The album starts to transition into a totally different theme, after the song “Daddy Lessons,” which makes the audience question if this album is for various people in Beyoncé’s life. After feeling rage, Beyoncé starts to soften up, bringing in the opposing party’s emotions. “Love Drought” explains that the love she has is so strong that it could “move mountains.” She mentions the opposing party trying to fix what’s been done. The album transitions from fury to the beginning of forgiveness, as the song “Sandcastles” plays. This song undoubtedly portrays Beyoncé’s true emotion in Lemonade. Her voice delivers nothing but sorrow in the song, “Sandcastles,” which is why it is so touching to me. The cracks in her voice explains to the audience that she has been broken by something that can’t be undone, but Beyoncé doesn’t stop there. She rises from her heartache in her songs “Freedom” and “All Night,” which resolves her problem. She accepts what has been done, and is finally free of anger and in her last stage of forgiveness. The most powerful words in this album lay in the song “All Night,” where Beyoncé utilizes figurative language in the bridge of the song. “They say true love’s the greatest weapon to win the war caused by pain… Every diamond has, imperfections, but my love’s too pure to watch it chip away.” After all the pain and sorrow she experienced, the love she carried was too strong to throw away. She continues to say, “True love breathes salvation back into me. With every tear came redemption. And my torturer became a remedy.” Instead of letting her experiences define her, she used them to help her grow, which is what makes it inspirational to any woman who has experienced defects in their relationship. Tidal calls Beyoncé’s Lemonade album a “conceptual project based on every woman’s journey of self-knowledge and healing” (Spanos).

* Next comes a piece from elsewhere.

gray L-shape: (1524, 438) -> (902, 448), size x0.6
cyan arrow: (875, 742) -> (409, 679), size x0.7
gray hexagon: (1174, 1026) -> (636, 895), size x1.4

Beyoncé uses this album to not only address infidelity, but empower women and shine light on racial discrimination, which is still a major issue in America today. In the visual album, various settings and almost all of the wardrobe shown in the video express African culture. At the start of the visual album, Beyoncé is dressed in a yellow dress, resembling Oshun, an African goddess. She is shown sleeping in a room filled with water, and awakened after the doors of the room are opened. Beyoncé then roams around the town of New Orleans, destroying everything in sight, with her baseball bat. “Folktales of Oshun describe her malevolent temper and sinister smile when she has been wronged” (Roberts).

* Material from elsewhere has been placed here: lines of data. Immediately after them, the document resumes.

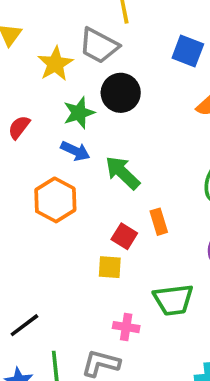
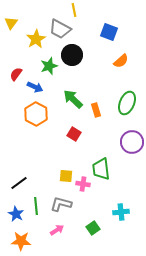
blue arrow: (75, 151) -> (35, 87), moved
orange rectangle: (159, 222) -> (96, 110), moved
yellow square: (110, 267) -> (66, 176), moved
green trapezoid: (173, 300) -> (101, 169), turned 90
pink cross: (126, 327) -> (83, 184), moved

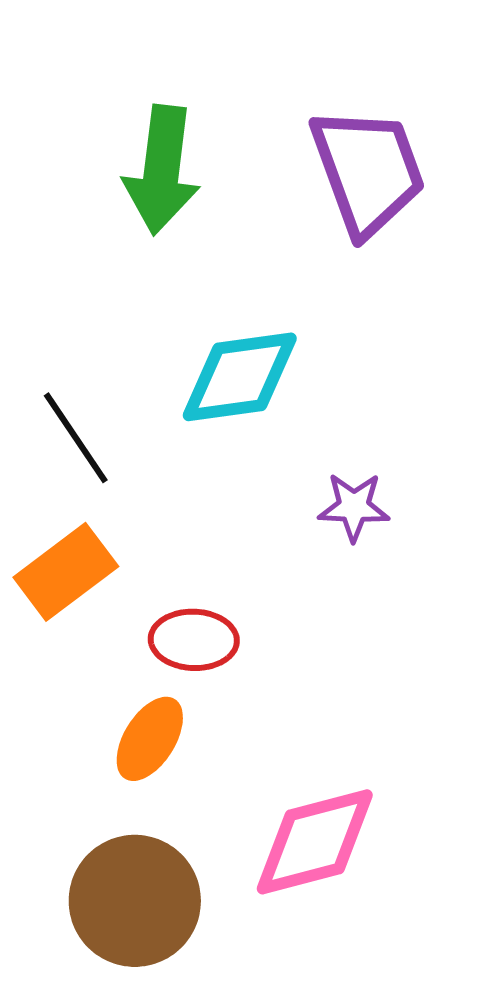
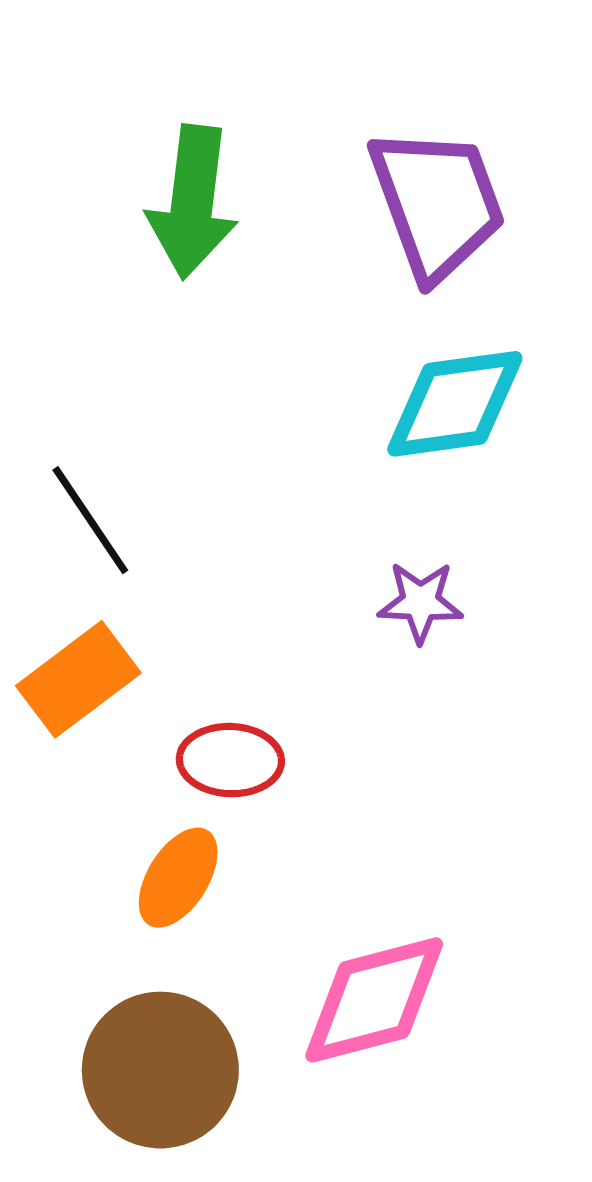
cyan diamond: (240, 377) -> (455, 404), moved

Beyoncé also recites Warsan Shire’s poems, who has deep roots to African culture, and covers the subject as well. Usurps from Warsan Shire’s poetry help display the themes of Beyoncé’s visual album, interspersing between songs (Gharib). Beyoncé doesn’t just include a black poet, she features various African-American icons in America, such as Serena Williams, Zendaya, and Amandla Stenberg. These women are used to portray unity between gender and race.

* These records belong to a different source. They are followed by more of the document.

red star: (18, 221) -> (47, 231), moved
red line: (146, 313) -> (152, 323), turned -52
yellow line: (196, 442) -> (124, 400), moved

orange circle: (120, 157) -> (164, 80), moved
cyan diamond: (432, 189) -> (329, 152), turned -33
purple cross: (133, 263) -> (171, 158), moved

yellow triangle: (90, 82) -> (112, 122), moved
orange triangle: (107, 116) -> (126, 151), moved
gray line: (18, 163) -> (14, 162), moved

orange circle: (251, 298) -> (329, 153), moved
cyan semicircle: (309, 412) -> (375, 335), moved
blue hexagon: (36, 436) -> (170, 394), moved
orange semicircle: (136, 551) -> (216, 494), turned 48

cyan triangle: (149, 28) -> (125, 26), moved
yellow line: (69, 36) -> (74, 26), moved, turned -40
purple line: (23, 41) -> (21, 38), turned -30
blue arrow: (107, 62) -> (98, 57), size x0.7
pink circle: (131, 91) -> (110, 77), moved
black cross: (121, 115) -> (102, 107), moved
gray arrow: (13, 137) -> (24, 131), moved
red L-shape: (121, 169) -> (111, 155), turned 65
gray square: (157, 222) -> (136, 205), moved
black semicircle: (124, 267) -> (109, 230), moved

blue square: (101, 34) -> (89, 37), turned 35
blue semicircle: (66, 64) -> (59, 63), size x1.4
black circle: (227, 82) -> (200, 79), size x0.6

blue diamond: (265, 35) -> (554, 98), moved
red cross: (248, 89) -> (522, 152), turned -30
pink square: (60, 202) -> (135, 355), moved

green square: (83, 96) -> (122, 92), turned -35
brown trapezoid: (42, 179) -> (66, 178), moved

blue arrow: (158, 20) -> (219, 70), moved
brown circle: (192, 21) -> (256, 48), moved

I have no data or trends to back up my argument on why Beyoncé is such an iconic figure to people around the country. All I can do is encourage others to watch and listen to the album Lemonade, and figure out for themselves whether they agree with the “Beyhive” that Beyoncé is addressing issues that are not given the proper attention in the media. This artist has creatively expressed these problems through poetry, music, and imagery, all while bringing her own personal issues into the light of society. A woman who people idolized for having the “perfect life” had the courage to share her personal story to the world through art. If Beyoncé doesn’t take the award for bringing under appreciated issues to attention, could someone please tell me who does?